# Plant ID



## Corpus Callosum (Apr 7, 2007)

Leaves only get to about 2-3" and seems to grow just like a type of pothos. Thanks,


----------



## stchupa (Apr 25, 2006)

Amost looks like sygonium of some sort. Or something very closely related.


----------



## Frogtofall (Feb 16, 2006)

I'm pretty sure thats, Epipremnum pinnatum 'Cebu Blue'


----------



## harrywitmore (Feb 9, 2004)

I believe Antone is correct. It does get bigger if allowed to climb and eventually develops a split leaf something like a Monstera deliciosa. It looks like 'Pothos' since it's basically the same species or at the very least in the same genus.


----------



## KeroKero (Jun 13, 2004)

Yeah especially as juvies if you have the cebu blue and the jade form of golden pothos (dark green unvariegated form) they look identical except for color! This is a plant on my wanted list  I want to get rid of my variegated pothos forms and just get solid colored vines...


----------



## Corpus Callosum (Apr 7, 2007)

Corey, it seems to grow fast, although I only have what's pictured above so remind me in a few months or at NAAC. Would say a few weeks except someone else already got in line before you . You probably have it already, but I have 'lime' pothos if you wanted that too.


----------



## KeroKero (Jun 13, 2004)

Haha, I've had the lime pothos for a few years now  It's a great color, but it unfortunately isn't all that great with TFs I've found out... I had some sprigs in with my juvie moreletii just to find them doing an uncomfortably pale green to try and match when they were resting on them :shock: My PDFs don't care tho lol.
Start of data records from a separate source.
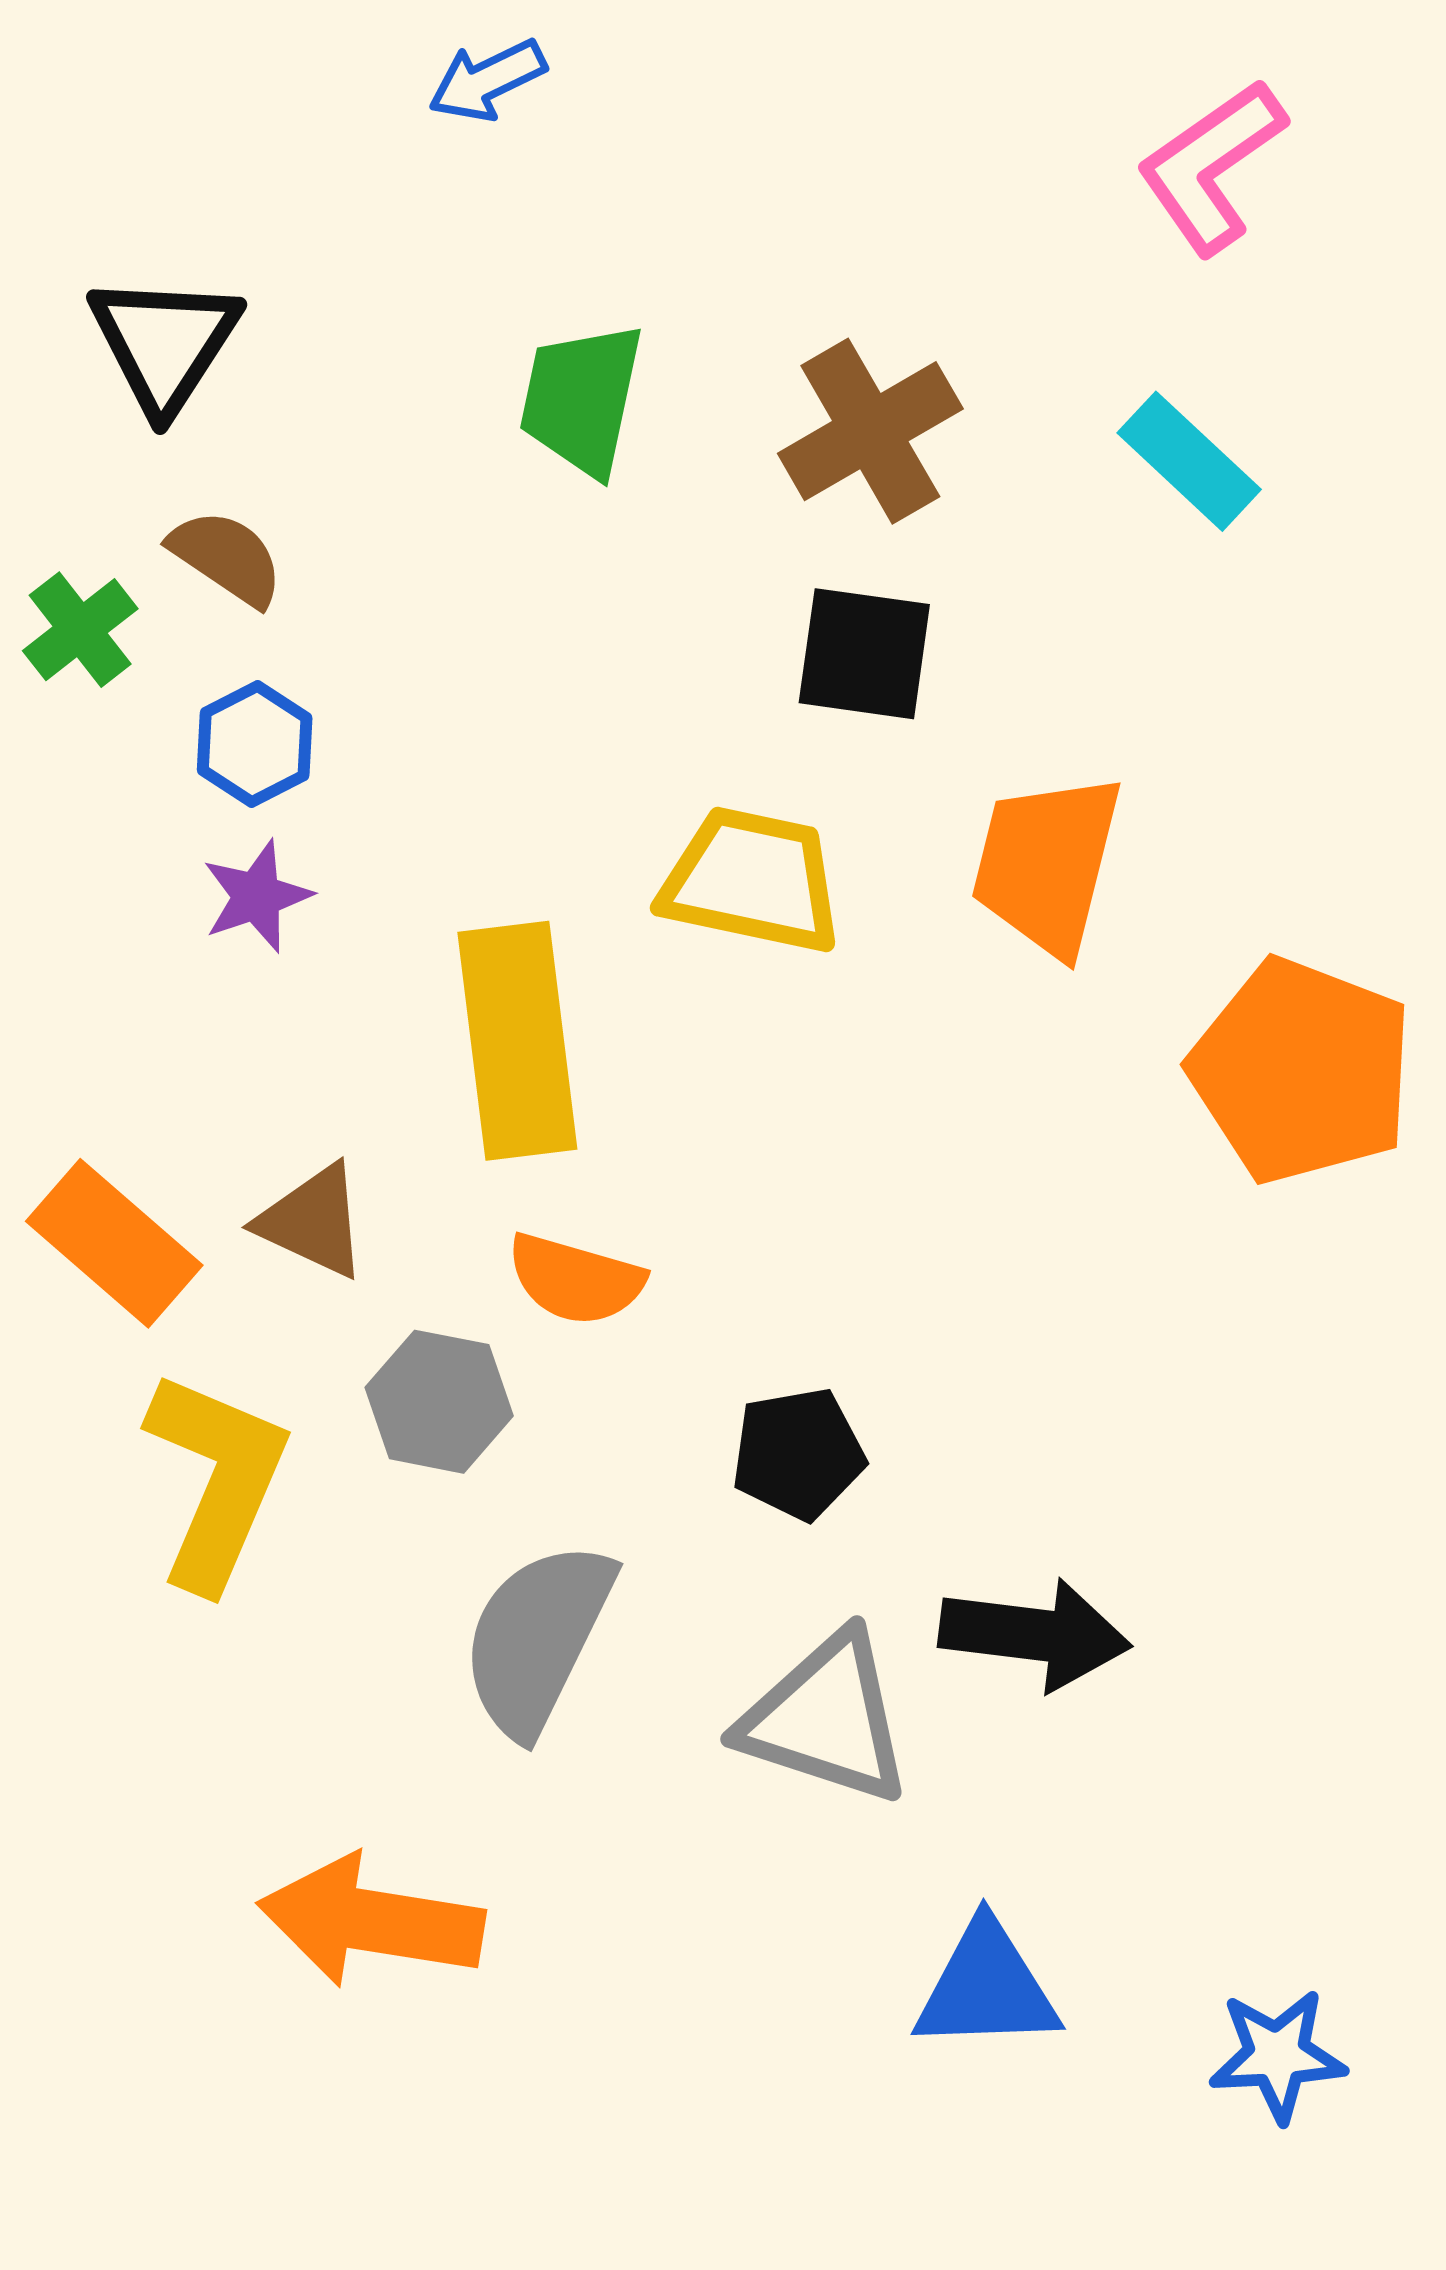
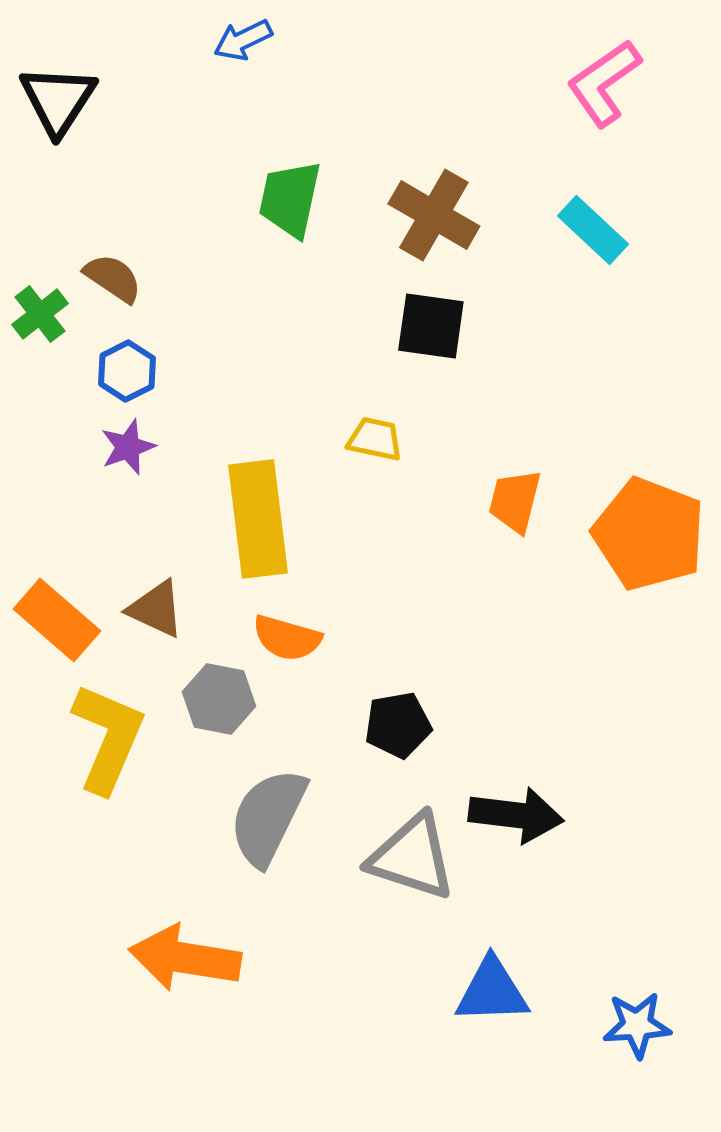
black triangle: (164, 343) -> (58, 100), moved
brown cross: (870, 431) -> (434, 215), turned -30
orange trapezoid: (1047, 864) -> (515, 501), moved, size x0.7
yellow trapezoid: (752, 880) -> (375, 439), size x0.6

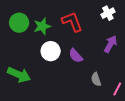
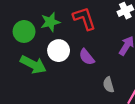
green circle: (19, 23) -> (24, 31), moved
green arrow: (19, 75) -> (33, 65), moved

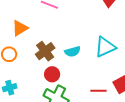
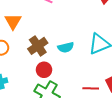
orange triangle: (20, 28) -> (13, 21), turned -30

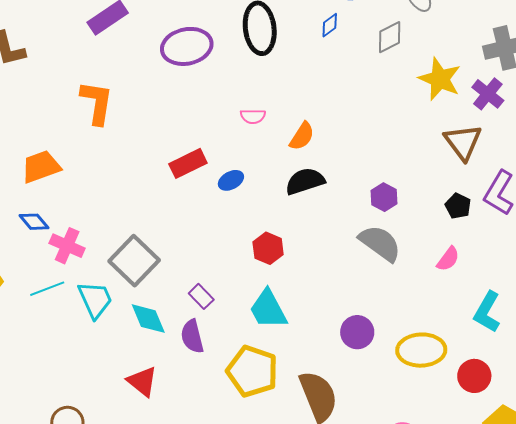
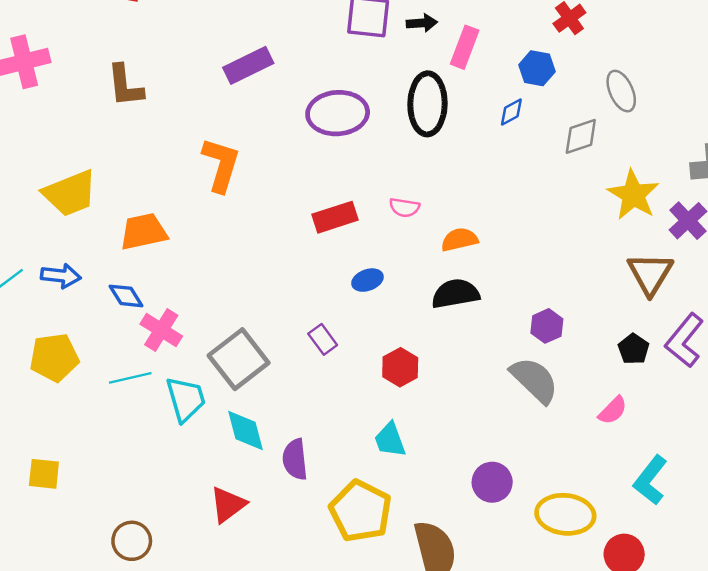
orange semicircle: (302, 136) -> (459, 240), turned -144
red rectangle: (188, 163) -> (335, 217), moved
purple rectangle: (201, 296) -> (323, 339), moved
cyan trapezoid: (268, 309) -> (390, 440), size x0.7
red triangle: (142, 382) -> (228, 505), turned 36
I knew the varigateds could sometimes throw off the frogs but I didn't even think about the almost yellow leaves of the lime! *bangs head on desk*

It's ok Mike, it looks like I'm going to ask Harry to pillage his greenhouse for cool vines in a few months :twisted: Tho his website reads like my "most wanted" list, I'll just keep it to what he has that can be trimmed at the time I promise


----------



## harrywitmore (Feb 9, 2004)

I have the lime/yellow colored Epipremnum also. I have also found a lime/yellow form of Philo scandens. It's really nice. I should have it in the spring.


----------



## KeroKero (Jun 13, 2004)

Yeah I just managed to pic up the lime scandens recently... pretty nice plant. My ebraccata are especially fond :roll: One thing I've noticed is that the lime scandens adapts better to different lighting better than the lime pothos... the lime pothos likes higher light than Jade (or what the other cultivares can tolerate) and really is only that one color... it either does well or it doesn't. The lime scandens will actually vary in intensity depending on the lighting, getting brighter with more light, and a bit more green in less light... but no where near as dark as the original.


----------